> [Data records]
==============================

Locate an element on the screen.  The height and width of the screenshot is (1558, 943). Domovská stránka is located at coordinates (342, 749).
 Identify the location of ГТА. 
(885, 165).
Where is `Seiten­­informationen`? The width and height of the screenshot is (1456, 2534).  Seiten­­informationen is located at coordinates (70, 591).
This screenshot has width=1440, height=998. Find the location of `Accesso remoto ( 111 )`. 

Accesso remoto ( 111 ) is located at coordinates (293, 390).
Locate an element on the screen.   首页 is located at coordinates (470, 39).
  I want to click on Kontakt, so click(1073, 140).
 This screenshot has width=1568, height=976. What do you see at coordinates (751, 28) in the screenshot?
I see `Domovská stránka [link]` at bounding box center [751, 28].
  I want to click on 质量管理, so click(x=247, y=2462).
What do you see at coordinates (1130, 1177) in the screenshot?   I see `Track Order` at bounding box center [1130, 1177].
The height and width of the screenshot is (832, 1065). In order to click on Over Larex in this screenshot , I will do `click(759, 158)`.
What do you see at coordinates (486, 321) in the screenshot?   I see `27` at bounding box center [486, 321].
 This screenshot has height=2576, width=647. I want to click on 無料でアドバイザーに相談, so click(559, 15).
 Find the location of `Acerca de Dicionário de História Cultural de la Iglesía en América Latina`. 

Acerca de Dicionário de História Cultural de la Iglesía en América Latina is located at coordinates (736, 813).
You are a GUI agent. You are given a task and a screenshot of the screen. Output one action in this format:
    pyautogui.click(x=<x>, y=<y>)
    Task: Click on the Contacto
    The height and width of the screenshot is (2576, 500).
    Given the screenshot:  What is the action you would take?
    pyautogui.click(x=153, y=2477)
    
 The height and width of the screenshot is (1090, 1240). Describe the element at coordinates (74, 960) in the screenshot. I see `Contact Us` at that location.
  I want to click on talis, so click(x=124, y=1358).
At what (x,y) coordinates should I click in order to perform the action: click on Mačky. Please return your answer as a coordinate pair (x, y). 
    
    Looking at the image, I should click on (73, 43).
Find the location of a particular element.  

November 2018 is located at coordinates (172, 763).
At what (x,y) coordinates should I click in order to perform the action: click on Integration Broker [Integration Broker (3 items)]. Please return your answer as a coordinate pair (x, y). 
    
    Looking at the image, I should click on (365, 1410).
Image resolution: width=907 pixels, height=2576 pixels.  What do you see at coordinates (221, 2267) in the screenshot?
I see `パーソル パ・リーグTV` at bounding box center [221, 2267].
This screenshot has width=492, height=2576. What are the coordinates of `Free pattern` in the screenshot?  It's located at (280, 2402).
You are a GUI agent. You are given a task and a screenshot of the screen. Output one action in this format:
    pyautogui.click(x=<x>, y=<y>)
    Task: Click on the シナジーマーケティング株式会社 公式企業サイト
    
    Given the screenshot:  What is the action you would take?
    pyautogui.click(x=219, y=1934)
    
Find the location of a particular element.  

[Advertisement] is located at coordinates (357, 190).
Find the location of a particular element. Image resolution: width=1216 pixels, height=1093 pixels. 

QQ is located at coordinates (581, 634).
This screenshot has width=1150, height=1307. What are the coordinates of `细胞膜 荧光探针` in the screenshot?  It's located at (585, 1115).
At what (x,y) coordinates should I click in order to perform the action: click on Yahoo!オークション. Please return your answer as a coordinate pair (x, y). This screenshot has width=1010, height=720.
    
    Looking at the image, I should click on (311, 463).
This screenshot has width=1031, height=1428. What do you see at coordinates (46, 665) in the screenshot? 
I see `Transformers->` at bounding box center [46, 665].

==============================

Transcribe all of the entries without alteration.

Locate an element on the screen.  The height and width of the screenshot is (1558, 943). Domovská stránka is located at coordinates (342, 749).
 Identify the location of ГТА. 
(885, 165).
Where is `Seiten­­informationen`? The width and height of the screenshot is (1456, 2534).  Seiten­­informationen is located at coordinates (70, 591).
This screenshot has width=1440, height=998. Find the location of `Accesso remoto ( 111 )`. 

Accesso remoto ( 111 ) is located at coordinates (293, 390).
Locate an element on the screen.   首页 is located at coordinates (470, 39).
  I want to click on Kontakt, so click(1073, 140).
 This screenshot has width=1568, height=976. What do you see at coordinates (751, 28) in the screenshot?
I see `Domovská stránka [link]` at bounding box center [751, 28].
  I want to click on 质量管理, so click(x=247, y=2462).
What do you see at coordinates (1130, 1177) in the screenshot?   I see `Track Order` at bounding box center [1130, 1177].
The height and width of the screenshot is (832, 1065). In order to click on Over Larex in this screenshot , I will do `click(759, 158)`.
What do you see at coordinates (486, 321) in the screenshot?   I see `27` at bounding box center [486, 321].
 This screenshot has height=2576, width=647. I want to click on 無料でアドバイザーに相談, so click(559, 15).
 Find the location of `Acerca de Dicionário de História Cultural de la Iglesía en América Latina`. 

Acerca de Dicionário de História Cultural de la Iglesía en América Latina is located at coordinates (736, 813).
You are a GUI agent. You are given a task and a screenshot of the screen. Output one action in this format:
    pyautogui.click(x=<x>, y=<y>)
    Task: Click on the Contacto
    The height and width of the screenshot is (2576, 500).
    Given the screenshot:  What is the action you would take?
    pyautogui.click(x=153, y=2477)
    
 The height and width of the screenshot is (1090, 1240). Describe the element at coordinates (74, 960) in the screenshot. I see `Contact Us` at that location.
  I want to click on talis, so click(x=124, y=1358).
At what (x,y) coordinates should I click in order to perform the action: click on Mačky. Please return your answer as a coordinate pair (x, y). 
    
    Looking at the image, I should click on (73, 43).
Find the location of a particular element.  

November 2018 is located at coordinates (172, 763).
At what (x,y) coordinates should I click in order to perform the action: click on Integration Broker [Integration Broker (3 items)]. Please return your answer as a coordinate pair (x, y). 
    
    Looking at the image, I should click on (365, 1410).
Image resolution: width=907 pixels, height=2576 pixels.  What do you see at coordinates (221, 2267) in the screenshot?
I see `パーソル パ・リーグTV` at bounding box center [221, 2267].
This screenshot has width=492, height=2576. What are the coordinates of `Free pattern` in the screenshot?  It's located at (280, 2402).
You are a GUI agent. You are given a task and a screenshot of the screen. Output one action in this format:
    pyautogui.click(x=<x>, y=<y>)
    Task: Click on the シナジーマーケティング株式会社 公式企業サイト
    
    Given the screenshot:  What is the action you would take?
    pyautogui.click(x=219, y=1934)
    
Find the location of a particular element.  

[Advertisement] is located at coordinates (357, 190).
Find the location of a particular element. Image resolution: width=1216 pixels, height=1093 pixels. 

QQ is located at coordinates (581, 634).
This screenshot has width=1150, height=1307. What are the coordinates of `细胞膜 荧光探针` in the screenshot?  It's located at (585, 1115).
At what (x,y) coordinates should I click in order to perform the action: click on Yahoo!オークション. Please return your answer as a coordinate pair (x, y). This screenshot has width=1010, height=720.
    
    Looking at the image, I should click on (311, 463).
This screenshot has width=1031, height=1428. What do you see at coordinates (46, 665) in the screenshot? 
I see `Transformers->` at bounding box center [46, 665].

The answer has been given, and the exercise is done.